Para concluir, deixamos um trecho traduzido de Jansen et al. (2007), no relatório das ciências físicas do IPCC de 2007:
O fato de fatores naturais terem causado mudanças climáticas no passado não quer dizer que a mudança climática atual é natural. Por analogia, o fato de incêndios florestais serem causados há tempos por quedas de raios não quer dizer que incêndios não possam ser causados por um campista descuidado (Jansen et al, 2007, FAQ 1, tradução livre).
Referências:
IPCC, 2014: Climate Change 2014: Synthesis Report. Contribution of Working Groups I, II and III to the Fifth Assessment Report of the Intergovernmental Panel on Climate Change [Core Writing Team, R.K. Pachauri and L.A. Meyer (eds.)]. IPCC, Geneva, Switzerland, 151 pp.

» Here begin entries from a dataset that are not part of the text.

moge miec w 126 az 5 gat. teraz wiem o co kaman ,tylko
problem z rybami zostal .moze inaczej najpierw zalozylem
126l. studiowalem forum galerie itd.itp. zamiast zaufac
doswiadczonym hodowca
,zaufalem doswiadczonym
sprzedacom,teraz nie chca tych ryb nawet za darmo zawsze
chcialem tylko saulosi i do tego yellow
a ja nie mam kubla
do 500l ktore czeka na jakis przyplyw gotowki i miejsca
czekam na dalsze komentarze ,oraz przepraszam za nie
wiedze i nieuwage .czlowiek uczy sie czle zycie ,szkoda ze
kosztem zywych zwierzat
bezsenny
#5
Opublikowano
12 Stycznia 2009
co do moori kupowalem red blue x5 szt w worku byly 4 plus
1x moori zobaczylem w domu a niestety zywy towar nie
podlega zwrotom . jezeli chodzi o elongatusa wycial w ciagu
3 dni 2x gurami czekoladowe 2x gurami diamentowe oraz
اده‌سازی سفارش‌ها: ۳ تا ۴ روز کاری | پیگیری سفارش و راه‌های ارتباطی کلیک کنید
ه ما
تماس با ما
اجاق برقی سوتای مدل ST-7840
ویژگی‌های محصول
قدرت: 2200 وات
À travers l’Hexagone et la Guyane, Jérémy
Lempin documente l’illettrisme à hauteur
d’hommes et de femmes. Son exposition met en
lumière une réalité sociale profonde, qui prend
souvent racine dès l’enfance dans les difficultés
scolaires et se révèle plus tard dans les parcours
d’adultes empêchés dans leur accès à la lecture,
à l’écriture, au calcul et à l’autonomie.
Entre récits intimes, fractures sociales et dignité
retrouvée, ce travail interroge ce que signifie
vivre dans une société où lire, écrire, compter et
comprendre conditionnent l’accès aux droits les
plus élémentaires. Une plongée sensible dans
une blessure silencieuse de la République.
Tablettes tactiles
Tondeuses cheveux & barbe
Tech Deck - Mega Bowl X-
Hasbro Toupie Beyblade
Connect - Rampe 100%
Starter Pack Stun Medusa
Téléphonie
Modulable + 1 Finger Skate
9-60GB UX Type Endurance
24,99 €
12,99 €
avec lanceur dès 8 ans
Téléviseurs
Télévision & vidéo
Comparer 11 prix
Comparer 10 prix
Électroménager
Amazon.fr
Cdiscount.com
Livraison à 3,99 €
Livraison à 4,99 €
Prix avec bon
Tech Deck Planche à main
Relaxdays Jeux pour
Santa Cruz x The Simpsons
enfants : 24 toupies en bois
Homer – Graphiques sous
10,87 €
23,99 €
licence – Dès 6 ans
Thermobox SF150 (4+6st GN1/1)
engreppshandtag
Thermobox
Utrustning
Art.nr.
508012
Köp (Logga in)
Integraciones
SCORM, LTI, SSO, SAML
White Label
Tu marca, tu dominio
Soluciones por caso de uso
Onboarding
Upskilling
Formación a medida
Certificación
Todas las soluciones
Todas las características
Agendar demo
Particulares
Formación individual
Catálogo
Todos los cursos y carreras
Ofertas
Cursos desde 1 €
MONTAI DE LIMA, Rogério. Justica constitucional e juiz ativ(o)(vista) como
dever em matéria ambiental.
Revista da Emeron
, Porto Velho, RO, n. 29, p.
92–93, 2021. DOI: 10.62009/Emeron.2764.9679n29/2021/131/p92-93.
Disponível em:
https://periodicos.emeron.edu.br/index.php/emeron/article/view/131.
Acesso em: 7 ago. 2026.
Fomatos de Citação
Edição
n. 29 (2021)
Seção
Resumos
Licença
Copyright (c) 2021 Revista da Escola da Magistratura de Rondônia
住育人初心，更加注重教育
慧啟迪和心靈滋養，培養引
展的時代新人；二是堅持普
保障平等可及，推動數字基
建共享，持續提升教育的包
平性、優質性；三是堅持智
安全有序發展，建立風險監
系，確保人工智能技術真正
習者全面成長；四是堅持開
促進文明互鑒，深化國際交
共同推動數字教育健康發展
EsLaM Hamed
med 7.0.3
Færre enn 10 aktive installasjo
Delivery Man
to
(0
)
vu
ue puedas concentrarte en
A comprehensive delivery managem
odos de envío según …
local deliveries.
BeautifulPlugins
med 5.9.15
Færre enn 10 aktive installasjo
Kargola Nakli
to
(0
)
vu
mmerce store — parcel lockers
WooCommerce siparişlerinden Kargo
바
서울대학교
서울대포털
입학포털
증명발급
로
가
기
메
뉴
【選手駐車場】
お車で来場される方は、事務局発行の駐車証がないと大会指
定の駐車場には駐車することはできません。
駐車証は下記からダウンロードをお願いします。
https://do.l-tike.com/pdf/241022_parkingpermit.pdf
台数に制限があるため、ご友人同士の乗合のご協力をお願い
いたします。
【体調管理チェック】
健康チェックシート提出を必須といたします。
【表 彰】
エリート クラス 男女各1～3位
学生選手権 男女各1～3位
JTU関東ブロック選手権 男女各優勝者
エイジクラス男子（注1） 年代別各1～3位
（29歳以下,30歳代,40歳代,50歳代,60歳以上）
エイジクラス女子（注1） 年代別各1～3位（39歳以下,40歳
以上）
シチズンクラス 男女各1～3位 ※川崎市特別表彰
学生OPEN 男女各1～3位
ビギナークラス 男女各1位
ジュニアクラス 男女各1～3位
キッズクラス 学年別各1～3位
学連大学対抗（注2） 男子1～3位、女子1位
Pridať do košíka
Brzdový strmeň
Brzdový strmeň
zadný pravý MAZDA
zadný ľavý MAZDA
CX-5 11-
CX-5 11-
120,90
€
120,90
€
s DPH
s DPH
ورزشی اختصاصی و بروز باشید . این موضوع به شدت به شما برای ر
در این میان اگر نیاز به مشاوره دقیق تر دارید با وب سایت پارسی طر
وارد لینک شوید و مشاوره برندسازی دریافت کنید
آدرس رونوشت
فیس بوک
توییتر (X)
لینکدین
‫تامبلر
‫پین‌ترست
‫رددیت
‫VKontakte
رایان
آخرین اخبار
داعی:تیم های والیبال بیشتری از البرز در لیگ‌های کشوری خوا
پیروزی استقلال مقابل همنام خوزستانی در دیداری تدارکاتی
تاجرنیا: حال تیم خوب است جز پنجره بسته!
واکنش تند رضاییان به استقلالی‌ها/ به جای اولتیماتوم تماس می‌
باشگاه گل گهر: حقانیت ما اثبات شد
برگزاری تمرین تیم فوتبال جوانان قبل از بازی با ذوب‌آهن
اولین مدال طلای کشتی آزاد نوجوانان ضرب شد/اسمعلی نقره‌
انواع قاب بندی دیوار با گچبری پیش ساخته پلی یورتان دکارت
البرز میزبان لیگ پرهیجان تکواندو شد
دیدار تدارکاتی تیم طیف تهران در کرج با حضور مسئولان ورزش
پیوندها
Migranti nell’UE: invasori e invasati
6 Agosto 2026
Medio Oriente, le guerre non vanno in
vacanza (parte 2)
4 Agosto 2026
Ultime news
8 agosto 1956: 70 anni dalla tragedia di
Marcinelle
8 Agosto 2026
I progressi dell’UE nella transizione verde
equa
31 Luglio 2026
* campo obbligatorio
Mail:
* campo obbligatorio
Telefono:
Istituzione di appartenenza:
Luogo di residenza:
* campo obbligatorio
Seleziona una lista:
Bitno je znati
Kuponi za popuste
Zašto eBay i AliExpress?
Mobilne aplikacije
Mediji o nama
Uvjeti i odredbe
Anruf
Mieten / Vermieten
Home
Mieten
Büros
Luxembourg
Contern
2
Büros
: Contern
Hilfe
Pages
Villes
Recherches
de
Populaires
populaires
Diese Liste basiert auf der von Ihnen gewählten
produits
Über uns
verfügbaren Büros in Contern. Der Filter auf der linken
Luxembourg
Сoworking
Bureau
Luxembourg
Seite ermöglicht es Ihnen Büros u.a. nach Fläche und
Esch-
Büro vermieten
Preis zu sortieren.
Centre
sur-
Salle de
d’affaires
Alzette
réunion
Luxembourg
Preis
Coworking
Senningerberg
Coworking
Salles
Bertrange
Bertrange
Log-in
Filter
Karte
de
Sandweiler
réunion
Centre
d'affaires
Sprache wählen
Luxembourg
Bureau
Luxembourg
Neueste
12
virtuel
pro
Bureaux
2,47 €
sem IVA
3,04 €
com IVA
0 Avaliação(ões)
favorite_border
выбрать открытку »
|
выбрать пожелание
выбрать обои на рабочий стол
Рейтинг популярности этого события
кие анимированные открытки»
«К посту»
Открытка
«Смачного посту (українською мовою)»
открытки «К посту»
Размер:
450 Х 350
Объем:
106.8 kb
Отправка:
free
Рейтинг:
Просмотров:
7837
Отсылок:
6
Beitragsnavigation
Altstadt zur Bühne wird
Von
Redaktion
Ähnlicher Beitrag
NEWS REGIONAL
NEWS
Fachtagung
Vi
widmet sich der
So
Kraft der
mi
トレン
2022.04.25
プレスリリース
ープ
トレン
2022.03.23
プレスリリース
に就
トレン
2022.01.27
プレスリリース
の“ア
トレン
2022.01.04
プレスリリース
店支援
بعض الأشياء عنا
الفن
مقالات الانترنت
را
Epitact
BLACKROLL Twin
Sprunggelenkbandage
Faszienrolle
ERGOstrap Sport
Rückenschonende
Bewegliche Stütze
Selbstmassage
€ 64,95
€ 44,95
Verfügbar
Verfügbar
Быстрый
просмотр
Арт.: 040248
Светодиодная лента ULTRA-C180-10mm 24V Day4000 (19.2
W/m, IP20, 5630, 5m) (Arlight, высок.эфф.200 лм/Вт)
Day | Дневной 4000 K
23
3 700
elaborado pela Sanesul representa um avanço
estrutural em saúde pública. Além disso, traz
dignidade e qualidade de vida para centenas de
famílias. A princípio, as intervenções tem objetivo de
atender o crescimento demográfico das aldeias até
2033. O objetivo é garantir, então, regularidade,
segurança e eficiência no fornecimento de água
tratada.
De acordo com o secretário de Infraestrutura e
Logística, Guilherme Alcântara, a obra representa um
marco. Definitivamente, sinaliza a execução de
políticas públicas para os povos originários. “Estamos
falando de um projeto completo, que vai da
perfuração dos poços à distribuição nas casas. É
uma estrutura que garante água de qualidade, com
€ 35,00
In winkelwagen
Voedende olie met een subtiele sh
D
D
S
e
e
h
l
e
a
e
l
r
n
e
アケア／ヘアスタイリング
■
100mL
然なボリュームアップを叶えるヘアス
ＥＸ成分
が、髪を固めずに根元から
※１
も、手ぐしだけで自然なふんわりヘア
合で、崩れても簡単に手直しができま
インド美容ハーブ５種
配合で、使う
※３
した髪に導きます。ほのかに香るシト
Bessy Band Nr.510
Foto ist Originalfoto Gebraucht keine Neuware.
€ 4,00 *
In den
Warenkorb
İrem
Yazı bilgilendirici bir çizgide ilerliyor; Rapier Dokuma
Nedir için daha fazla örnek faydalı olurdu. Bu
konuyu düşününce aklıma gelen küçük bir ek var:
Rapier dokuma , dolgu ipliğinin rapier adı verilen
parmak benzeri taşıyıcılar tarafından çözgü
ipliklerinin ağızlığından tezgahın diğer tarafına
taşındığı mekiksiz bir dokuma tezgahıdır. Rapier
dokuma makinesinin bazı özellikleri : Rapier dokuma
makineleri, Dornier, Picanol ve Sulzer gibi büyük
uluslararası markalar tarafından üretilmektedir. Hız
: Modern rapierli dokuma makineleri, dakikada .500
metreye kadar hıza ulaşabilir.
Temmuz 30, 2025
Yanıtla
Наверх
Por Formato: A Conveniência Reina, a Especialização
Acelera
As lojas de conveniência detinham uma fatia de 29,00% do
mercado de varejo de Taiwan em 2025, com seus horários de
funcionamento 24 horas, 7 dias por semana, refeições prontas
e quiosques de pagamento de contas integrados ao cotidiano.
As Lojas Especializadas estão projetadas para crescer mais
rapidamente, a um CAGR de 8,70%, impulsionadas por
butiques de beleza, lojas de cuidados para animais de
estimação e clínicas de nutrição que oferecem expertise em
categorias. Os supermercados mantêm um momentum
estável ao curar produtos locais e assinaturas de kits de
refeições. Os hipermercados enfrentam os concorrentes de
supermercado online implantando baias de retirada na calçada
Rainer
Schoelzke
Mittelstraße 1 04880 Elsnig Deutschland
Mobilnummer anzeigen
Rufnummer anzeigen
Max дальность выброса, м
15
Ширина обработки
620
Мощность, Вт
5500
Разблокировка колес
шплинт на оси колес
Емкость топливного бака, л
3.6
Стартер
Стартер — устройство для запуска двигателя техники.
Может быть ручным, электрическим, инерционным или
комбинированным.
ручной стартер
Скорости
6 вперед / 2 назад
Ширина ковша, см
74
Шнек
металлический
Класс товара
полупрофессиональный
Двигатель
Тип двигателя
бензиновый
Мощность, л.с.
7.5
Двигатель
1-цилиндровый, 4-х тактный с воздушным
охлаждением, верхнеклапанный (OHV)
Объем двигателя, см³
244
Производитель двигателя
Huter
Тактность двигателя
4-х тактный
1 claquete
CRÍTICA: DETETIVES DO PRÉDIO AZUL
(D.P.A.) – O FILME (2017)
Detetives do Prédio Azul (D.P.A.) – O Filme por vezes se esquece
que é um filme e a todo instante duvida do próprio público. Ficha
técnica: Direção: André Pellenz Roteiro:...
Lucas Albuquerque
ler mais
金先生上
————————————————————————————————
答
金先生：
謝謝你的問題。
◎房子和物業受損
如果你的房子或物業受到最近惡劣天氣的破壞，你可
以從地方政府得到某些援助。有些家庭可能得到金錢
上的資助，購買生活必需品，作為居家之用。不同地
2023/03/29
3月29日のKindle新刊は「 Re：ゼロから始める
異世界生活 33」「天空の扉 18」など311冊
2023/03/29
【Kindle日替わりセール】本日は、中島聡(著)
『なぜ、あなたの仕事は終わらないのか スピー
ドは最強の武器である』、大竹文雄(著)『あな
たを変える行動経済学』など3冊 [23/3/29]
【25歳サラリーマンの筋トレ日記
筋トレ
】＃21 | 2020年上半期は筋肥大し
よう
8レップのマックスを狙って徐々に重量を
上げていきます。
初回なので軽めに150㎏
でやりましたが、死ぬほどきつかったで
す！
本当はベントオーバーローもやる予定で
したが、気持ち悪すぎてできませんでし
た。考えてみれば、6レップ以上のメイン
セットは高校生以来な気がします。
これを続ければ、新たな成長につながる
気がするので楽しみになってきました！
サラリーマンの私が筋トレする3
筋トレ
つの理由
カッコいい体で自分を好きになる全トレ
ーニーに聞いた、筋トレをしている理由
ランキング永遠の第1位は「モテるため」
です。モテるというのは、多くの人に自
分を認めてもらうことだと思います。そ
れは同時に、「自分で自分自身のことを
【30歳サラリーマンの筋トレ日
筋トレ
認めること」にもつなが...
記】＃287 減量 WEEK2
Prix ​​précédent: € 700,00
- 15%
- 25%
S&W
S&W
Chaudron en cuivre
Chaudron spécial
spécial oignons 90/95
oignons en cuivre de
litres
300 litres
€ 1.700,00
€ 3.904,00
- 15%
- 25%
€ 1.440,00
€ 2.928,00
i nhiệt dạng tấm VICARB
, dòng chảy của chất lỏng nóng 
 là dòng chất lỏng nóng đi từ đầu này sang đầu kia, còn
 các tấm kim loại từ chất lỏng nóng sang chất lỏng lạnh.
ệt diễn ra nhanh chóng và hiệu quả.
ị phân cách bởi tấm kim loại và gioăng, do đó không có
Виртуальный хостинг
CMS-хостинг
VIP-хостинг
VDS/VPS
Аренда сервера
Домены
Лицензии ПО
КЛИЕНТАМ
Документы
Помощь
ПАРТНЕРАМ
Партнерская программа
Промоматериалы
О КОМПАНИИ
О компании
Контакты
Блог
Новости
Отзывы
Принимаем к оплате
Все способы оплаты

Jansen, E., J. Overpeck, K.R. Briffa, J.-C. Duplessy, F. Joos, V. Masson-Delmotte, D. Olago, B. Otto-Bliesner, W.R. Peltier, S. Rahmstorf, R. Ramesh, D. Raynaud, D. Rind, O. Solomina, R. Villalba and D. Zhang, 2007: Palaeoclimate. In: Climate Change 2007: The Physical Science Basis. Contribution of Working Group I to the Fourth Assessment Report of the Intergovernmental Panel on Climate Change [Solomon, S., D. Qin, M. Manning, Z. Chen, M. Marquis, K.B. Averyt, M. Tignor and H.L. Miller (eds.)]. Cambridge University Press, Cambridge, United Kingdom and New York, NY, USA.
Shakun, J. D. et al, 2012. Global warming preceded by increasing carbono dioxide concentrations during the last deglaciation. Nature, v. 484, pp. 49-55.
Skinner, L. C. et al, 2010. Ventilation of the Deep Southern Ocean and Deglacial CO2 Rise. Science, v. 328, pp. 1147-1151.